- Born: March 31, 1929
- Died: August 14, 2020 (aged 91)
- Citizenship: American
- Occupation: Feminist Psychologist
- Spouse: Sarnoff Mednick
- Awards: NCMS Distinguished Elders Award from the Society of Counseling Psychology (2009)

Academic background
- Alma mater: City College of New York; Northwestern University

Academic work
- Institutions: Howard University

= Martha Mednick =

American clinical psychologist (1929–2020)

Martha Tamara Shuch Mednick (March 31, 1929 – August 16, 2020) was a feminist psychologist known for her work on women, gender, race and social class. She was a professor of psychology at Howard University from 1968 until her retirement in 1995.

Mednick played a key role in the founding of the Society for the Psychology of Women (American Psychological Association (APA), Division 35) by organizing the APA Ad Hoc Task Force on the Status of Women, which established the Society in 1973. Mednick served as President of the Society for the Psychology of Women from 1976 to 1977.

Mednick served as President of the Society for the Psychological Study of Social Issues (SPSSI) from 1980 to 1982. In 2009 Mednick received the NCMS Distinguished Elders Award from the Society of Counseling Psychology (APA, Division 17). The NCMS award honors individuals who advocate for justice and human rights.

== Biography ==
Mednick was born into a working class Jewish family in New York City. Her parents were immigrants from Russia and Poland. Mednick graduated from Evander Childs High School in the Bronx and was the first in her family to attend college. She believed education had the power to change one's life and began studying psychology at City College of New York. At the time, City College was mostly a male engineering school that allowed some women to attend. Mednick graduated with a Bachelor of Science in education, and continued her education at Northwestern University where she earned a PhD in Clinical Psychology in 1955. Around this time, she married Sarnoff A. Mednick and started a family. Mednick collaborated with her husband on studies of associative priming, and developed the Remote Associates Test as a test of creative potential.

The family moved several times, with Mednick taking on varied positions, which included work with autistic children at the Harvard University Research Laboratory, and research and teaching positions at the University of California, Berkeley and at the University of Michigan.

Mednick divorced her husband in 1964. She moved to Washington, D.C. in 1968 where she joined the psychology department at Howard University. At Howard, Mednick met Sandra Tangri and together published an issue called "New Perspectives on Women" which later appeared as the book "Woman and achievement: Social and motivational analysis."

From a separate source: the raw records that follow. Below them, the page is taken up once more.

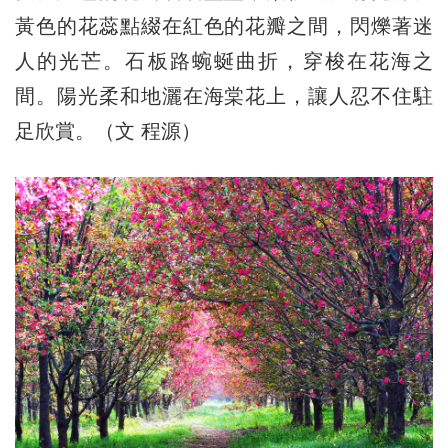
黃色的花蕊點綴在紅色的花瓣之間，閃爍著迷
人的光芒。石板路蜿蜒曲折，穿梭在花海之
間。陽光柔和地灑在海棠花上，讓人忍不住駐
足欣賞。（文 程源）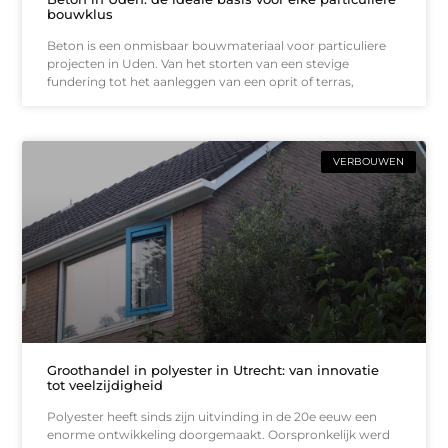
bouwklus
Beton is een onmisbaar bouwmateriaal voor particuliere
projecten in Uden. Van het storten van een stevige
fundering tot het aanleggen van een oprit of terras,
VERBOUWEN
Groothandel in polyester in Utrecht: van innovatie
tot veelzijdigheid
Polyester heeft sinds zijn uitvinding in de 20e eeuw een
enorme ontwikkeling doorgemaakt. Oorspronkelijk werd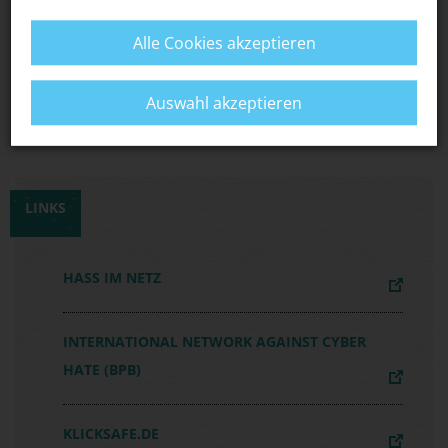
Falls du den Verdacht hast, es könnte sich um
strafbare Inhalte handeln: Melde die Seiten z.B.
Alle Cookies akzeptieren
bei
jugendschutz.net
,
love-storm
oder der
Polizei.
Auswahl akzeptieren
LINKS
HASS IM NETZ
INTERNATIONAL NETWORK AGAINST CYBER
HATE (BPB)
KLICKSAFE.DE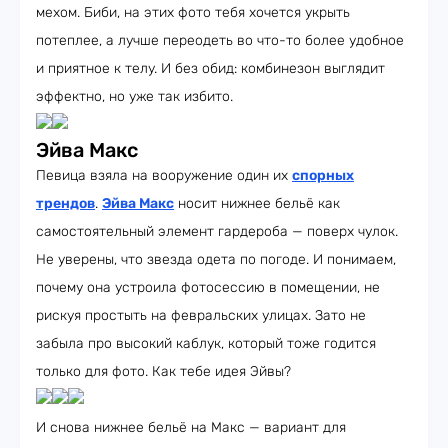
мехом. Биби, на этих фото тебя хочется укрыть
потеплее, а лучше переодеть во что-то более удобное
и приятное к телу. И без обид: комбинезон выглядит
эффектно, но уже так избито.
Эйва Макс
Певица взяла на вооружение один их
спорных
трендов
.
Эйва Макс
носит нижнее бельё как
самостоятельный элемент гардероба — поверх чулок.
Не уверены, что звезда одета по погоде. И понимаем,
почему она устроила фотосессию в помещении, не
рискуя простыть на февральских улицах. Зато не
забыла про высокий каблук, который тоже годится
только для фото. Как тебе идея Эйвы?
И снова нижнее бельё на Макс — вариант для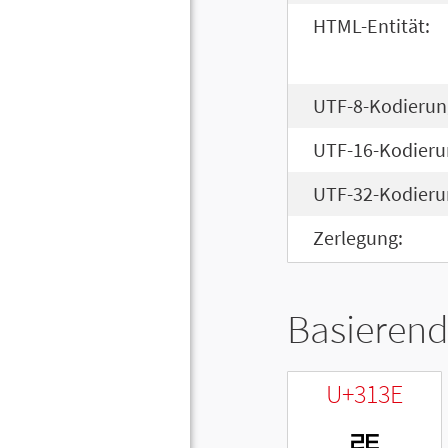
HTML-Entität:
UTF-8-Kodierun
UTF-16-Kodieru
UTF-32-Kodieru
Zerlegung:
Basierend
U+313E
ㄾ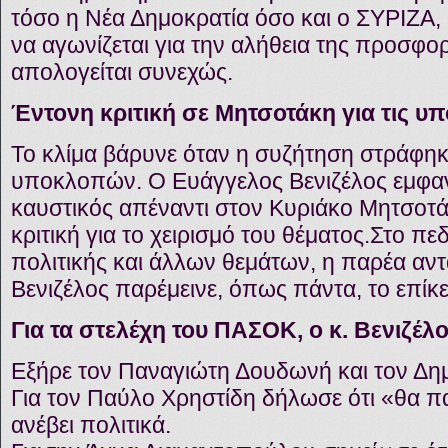
τόσο η Νέα Δημοκρατία όσο και ο ΣΥΡΙΖΑ, κ
να αγωνίζεται για την αλήθεια της προσφορ
απολογείται συνεχώς.
Έντονη κριτική σε Μητσοτάκη για τις υ
Το κλίμα βάρυνε όταν η συζήτηση στράφηκ
υποκλοπών. Ο Ευάγγελος Βενιζέλος εμφανί
καυστικός απέναντι στον Κυριάκο Μητσοτ
κριτική για το χειρισμό του θέματος.Στο πε
πολιτικής και άλλων θεμάτων, η παρέα αντ
Βενιζέλος παρέμεινε, όπως πάντα, το επίκ
Για τα στελέχη του ΠΑΣΟΚ, ο κ. Βενιζέλος
Εξήρε τον Παναγιώτη Δουδωνή και τον Δη
Για τον Παύλο Χρηστίδη δήλωσε ότι «θα παί
ανέβει πολιτικά.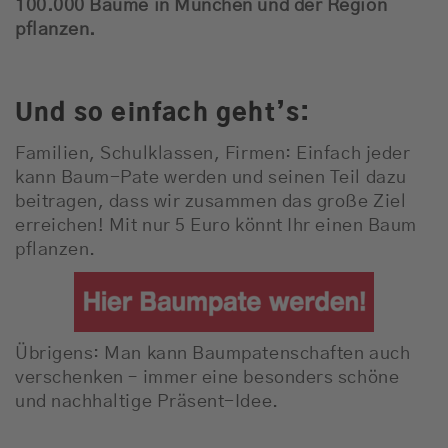
100.000 Bäume in München und der Region
pflanzen.
Und so einfach geht’s:
Familien, Schulklassen, Firmen: Einfach jeder
kann Baum-Pate werden und seinen Teil dazu
beitragen, dass wir zusammen das große Ziel
erreichen! Mit nur 5 Euro könnt Ihr einen Baum
pflanzen.
Übrigens: Man kann Baumpatenschaften auch
verschenken – immer eine besonders schöne
und nachhaltige Präsent-Idee.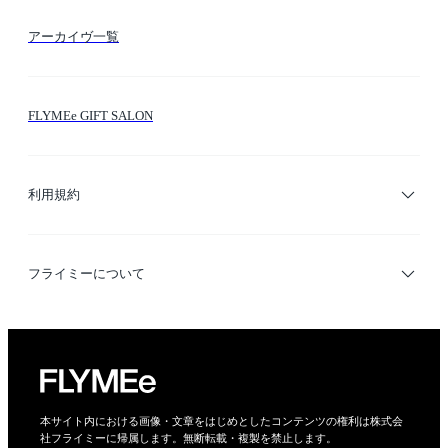
FLYMEeマイル
テーマ検索
アーカイヴ一覧
お問い合わせ
シーン検索
FLYMEe GIFT SALON
サイトマップ
ブランド・ショップ検索
利用規約
デザイナー検索
利用規約
フライミーについて
プライバシーポリシー
運営会社
特定商取引法に基づく表示
会社概要
本サイト内における画像・文章をはじめとしたコンテンツの権利は株式会
社フライミーに帰属します。無断転載・複製を禁止します。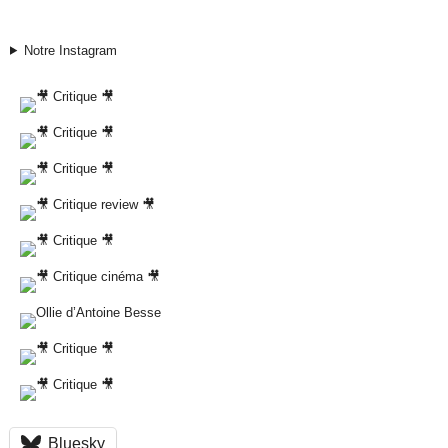
Notre Instagram
Bluesky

Mednick was also important in initiating contact between American and Israeli feminist psychologists. Her “Social Change and Sex Role Inertia: The Case of the Kibbutz” exposed the myth of sexual equality on kibbutzim. Mednick also organized the first international, interdisciplinary conference on women at the University of Haifa in December 1981 with Marilyn Safir, which culminated in the 1985 volume "Women’s worlds: From the new scholarship".

Mednick died on August 16, 2020, after a lengthy battle with cancer.

== Books ==

- Mednick, M. T., Tangri, S. S., & Hoffman, L. W. (1975). Women and achievement: Social and motivational analysis. Hemisphere Publishing Corporation.
- Safir, M. P., Mednick, M. T., Israeli, D., & Bernard, J. (1985).Women’s worlds: From the new scholarship. Praeger.